As we grow nearer to our mission site, the roads become rougher. The paths become windier. Our pace slows as we navigate through chokepoints from Sunday markets in the roads of rural towns and around potholes and crevices left by rain and wear.
As our pace slows, we have the opportunity to notice details about the people we’ve come to work alongside. Dots along the mountainsides change into houses and hamlets. What was a form of shelter passed along the road becomes a home with children playing outside. A soundless blur of color transforms into a person, peering quizzically into the bus rumbling past.

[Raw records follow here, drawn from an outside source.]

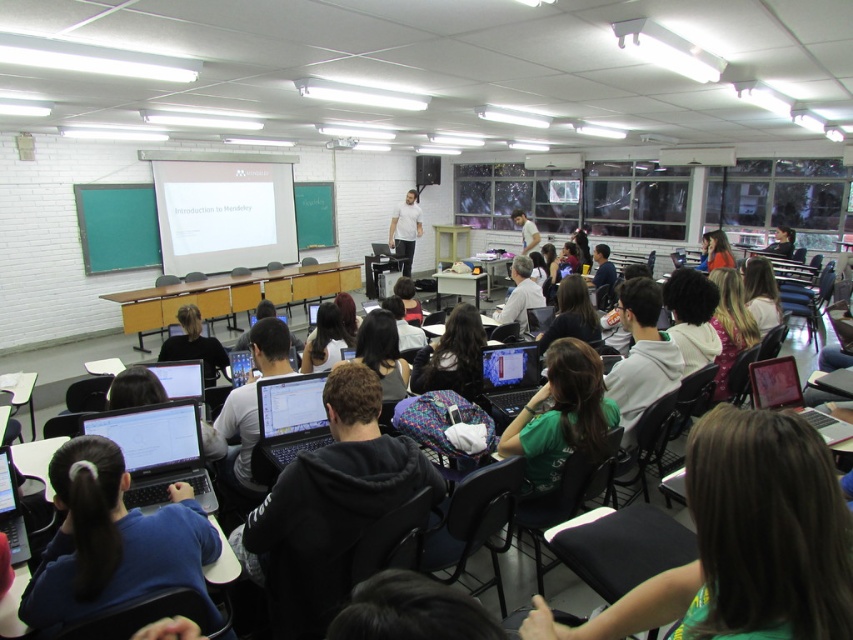 Question: Which object is closer to the camera taking this photo?

Choices:
 (A) satin black laptop at lower left
 (B) satin black laptop at center

Answer: (A)

Question: Based on their relative distances, which object is farther from the satin black laptop at lower left?

Choices:
 (A) black matte laptop at center
 (B) black matte shirt at center

Answer: (B)

Question: Which object is positioned closest to the black matte shirt at center?

Choices:
 (A) matte black laptop at lower left
 (B) shiny black laptop at center
 (C) satin black laptop at lower left
 (D) green matte shirt at center

Answer: (B)

Question: Does black matte shirt at center have a greater width compared to white shirt at center?

Choices:
 (A) yes
 (B) no

Answer: (A)

Question: Is matte black laptop at lower left below black glossy laptop at lower left?

Choices:
 (A) no
 (B) yes

Answer: (A)

Question: Is matte black laptop at lower left further to camera compared to black glossy laptop at lower left?

Choices:
 (A) yes
 (B) no

Answer: (B) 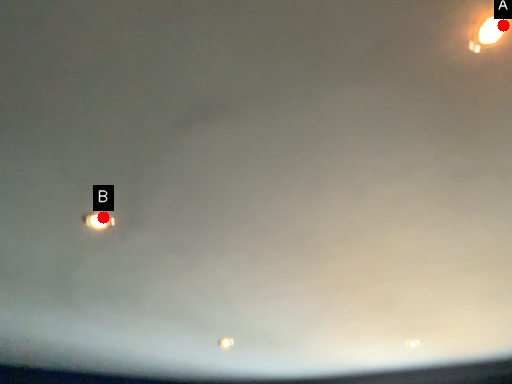 Question: Two points are circled on the image, labeled by A and B beside each circle. Which of the following is the closest to the observer?

Choices:
 (A) A is closer
 (B) B is closer

Answer: (A) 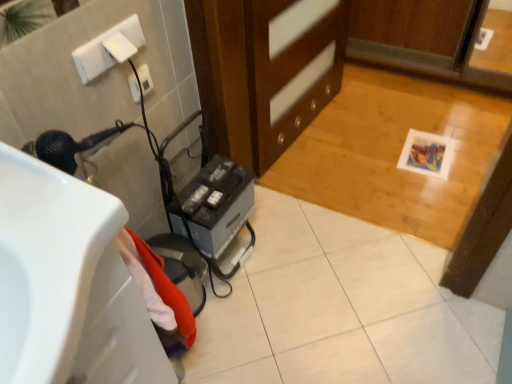 What do you see at coordinates (217, 204) in the screenshot? I see `metallic gray hair dryer at lower left` at bounding box center [217, 204].

You are a GUI agent. You are given a task and a screenshot of the screen. Output one action in this format:
    pyautogui.click(x=<x>, y=<y>)
    Task: Click on the metallic gray hair dryer at lower left
    The width and height of the screenshot is (512, 384).
    Given the screenshot: What is the action you would take?
    click(x=217, y=204)

In the image, is white plastic electric outlet at upper left positioned in front of or behind wooden cabinet at center?

Clearly, white plastic electric outlet at upper left is in front of wooden cabinet at center.

Considering the sizes of white plastic electric outlet at upper left and wooden cabinet at center in the image, is white plastic electric outlet at upper left wider or thinner than wooden cabinet at center?

Considering their sizes, white plastic electric outlet at upper left looks slimmer than wooden cabinet at center.

Considering the positions of point (141, 65) and point (244, 16), is point (141, 65) closer or farther from the camera than point (244, 16)?

Point (141, 65) is closer to the camera than point (244, 16).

This process of bringing our surroundings into definition and clarity has been the focus of the first few days of our mission. Its final step was a welcome meeting in which the people we met revealed themselves to us as individuals with names and stories, hopes and struggles.
After being welcomed by the people of San Sebastián Coatán, four young people introduced us to what life was like for them in this distant place that took us so long to reach. Each individual began by sharing their names—those things that carry our antecedents yet define our uniqueness from the day we our born. Each unique person then opened up to us what made them who they are.
A highlight of the presentations was the youngest boy who shared his love of helping his mother in her bakery and his dreams of what he might bake and cook. His story concluded by sharing bags of sweetbreads he had baked himself with all those in our missionary group. That final transformation happened as this special person became our new friend.
Our turn came to open ourselves to our hosts shortly after we snacked on the wonderful gift shared with us. Jeanine Emmanuel, a parishioner from Divine Mercy parish in Schuyler, shared how a mission trip like this has been in her heart for many, many years. As a mother, a wife, a nurse, and a grandmother, she feels that she has been very blessed. She told our hosts how much she looked forward to sharing those blessings and her faith with them.
Our day ended with the unloading of the bus and the unpacking of all the supplies as groups of missionaries and hosts met to plan together the three days of work ahead. While bags were opened and furniture moved to prepare for the tasks to come, it will be the opening of our hearts and the movement of the Spirit that will mark the true success of our time here.